[Source records]
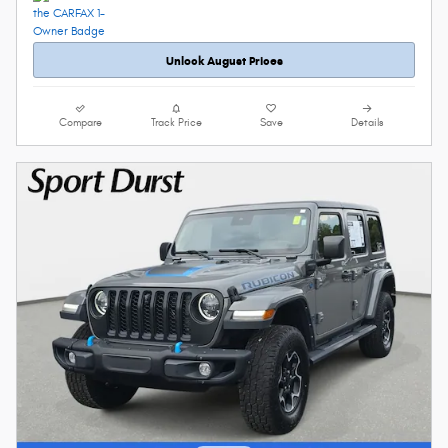
Unlock August Prices
Compare
Track Price
Save
Details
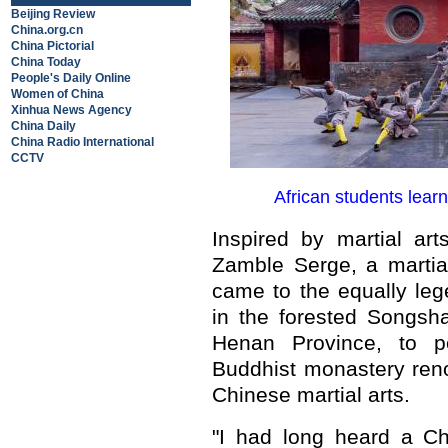
Beijing Review
China.org.cn
China Pictorial
China Today
People's Daily Online
Women of China
Xinhua News Agency
China Daily
China Radio International
CCTV
African students lear
Inspired by martial ar
Zamble Serge, a martial
came to the equally le
in the forested Songsh
Henan Province, to pe
Buddhist monastery ren
Chinese martial arts.
"I had long heard a Ch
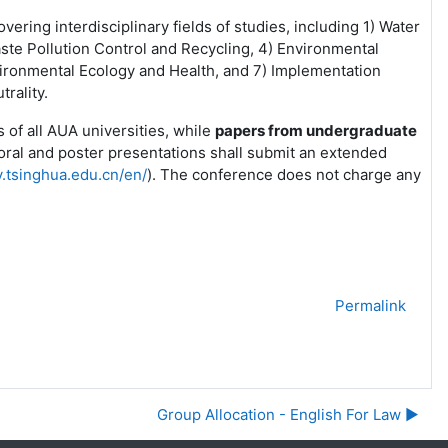
ering interdisciplinary fields of studies, including 1) Water
Waste Pollution Control and Recycling, 4) Environmental
ironmental Ecology and Health, and 7) Implementation
rality.
 of all AUA universities, while
papers from undergraduate
oral and poster presentations shall submit an extended
v.tsinghua.edu.cn/en/
). The conference does not charge any
Permalink
Group Allocation - English For Law ▶︎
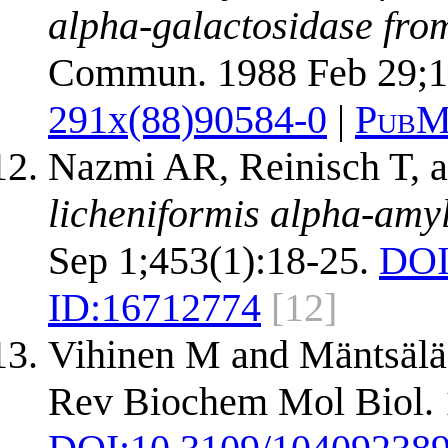
alpha-galactosidase from
Commun. 1988 Feb 29;1
291x(88)90584-0
|
PubM
Nazmi AR, Reinisch T, 
licheniformis alpha-amy
Sep 1;453(1):18-25.
DOI
ID:
16712774
[12]
Vihinen M and Mäntsälä
Rev Biochem Mol Biol. 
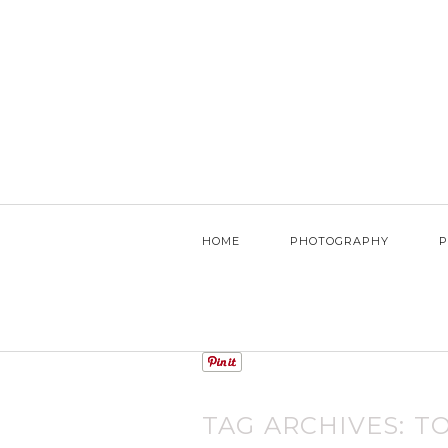
HOME
PHOTOGRAPHY
P
TAG ARCHIVES:
T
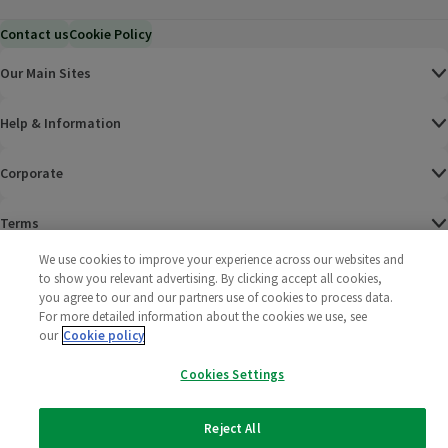
Contact us
Cookie Policy
Our Main Sites
Help & Information
Corporate
Terms
We use cookies to improve your experience across our websites and
Policies
to show you relevant advertising. By clicking accept all cookies,
you agree to our and our partners use of cookies to process data.
©
2025 All rights reserved. Wm Morrison Supermarkets
Morrisons Fac
(opens in a
Morrisons
(opens
Morri
(o
For more detailed information about the cookies we use, see
Limited
our
Cookie policy
Morrisons You
(opens in a
Cookies Settings
Reject All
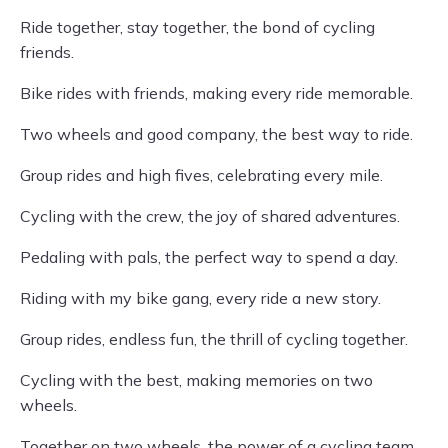
Ride together, stay together, the bond of cycling
friends.
Bike rides with friends, making every ride memorable.
Two wheels and good company, the best way to ride.
Group rides and high fives, celebrating every mile.
Cycling with the crew, the joy of shared adventures.
Pedaling with pals, the perfect way to spend a day.
Riding with my bike gang, every ride a new story.
Group rides, endless fun, the thrill of cycling together.
Cycling with the best, making memories on two
wheels.
Together on two wheels, the power of a cycling team.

Requirement: Output the entries above verbatim. Omit the images.

Answer:
Unlock August Prices
Compare
Track Price
Save
Details
Beijing Review
China.org.cn
China Pictorial
China Today
People's Daily Online
Women of China
Xinhua News Agency
China Daily
China Radio International
CCTV
African students lear
Inspired by martial ar
Zamble Serge, a martial
came to the equally le
in the forested Songsh
Henan Province, to pe
Buddhist monastery ren
Chinese martial arts.
"I had long heard a Ch
ering interdisciplinary fields of studies, including 1) Water
Waste Pollution Control and Recycling, 4) Environmental
ironmental Ecology and Health, and 7) Implementation
rality.
 of all AUA universities, while
papers from undergraduate
oral and poster presentations shall submit an extended
v.tsinghua.edu.cn/en/
). The conference does not charge any
Permalink
Group Allocation - English For Law ▶︎
alpha-galactosidase from
Commun. 1988 Feb 29;1
291x(88)90584-0
|
PubM
Nazmi AR, Reinisch T, 
licheniformis alpha-amy
Sep 1;453(1):18-25.
DOI
ID:
16712774
[12]
Vihinen M and Mäntsälä
Rev Biochem Mol Biol. 
HOME
PHOTOGRAPHY
P
TAG ARCHIVES:
T
Contact us
Cookie Policy
Our Main Sites
Help & Information
Corporate
Terms
We use cookies to improve your experience across our websites and
Policies
to show you relevant advertising. By clicking accept all cookies,
you agree to our and our partners use of cookies to process data.
©
2025 All rights reserved. Wm Morrison Supermarkets
Morrisons Fac
(opens in a
Morrisons
(opens
Morri
(o
For more detailed information about the cookies we use, see
Limited
our
Cookie policy
Morrisons You
(opens in a
Cookies Settings
Reject All
Ride together, stay together, the bond of cycling
friends.
Bike rides with friends, making every ride memorable.
Two wheels and good company, the best way to ride.
Group rides and high fives, celebrating every mile.
Cycling with the crew, the joy of shared adventures.
Pedaling with pals, the perfect way to spend a day.
Riding with my bike gang, every ride a new story.
Group rides, endless fun, the thrill of cycling together.
Cycling with the best, making memories on two
wheels.
Together on two wheels, the power of a cycling team.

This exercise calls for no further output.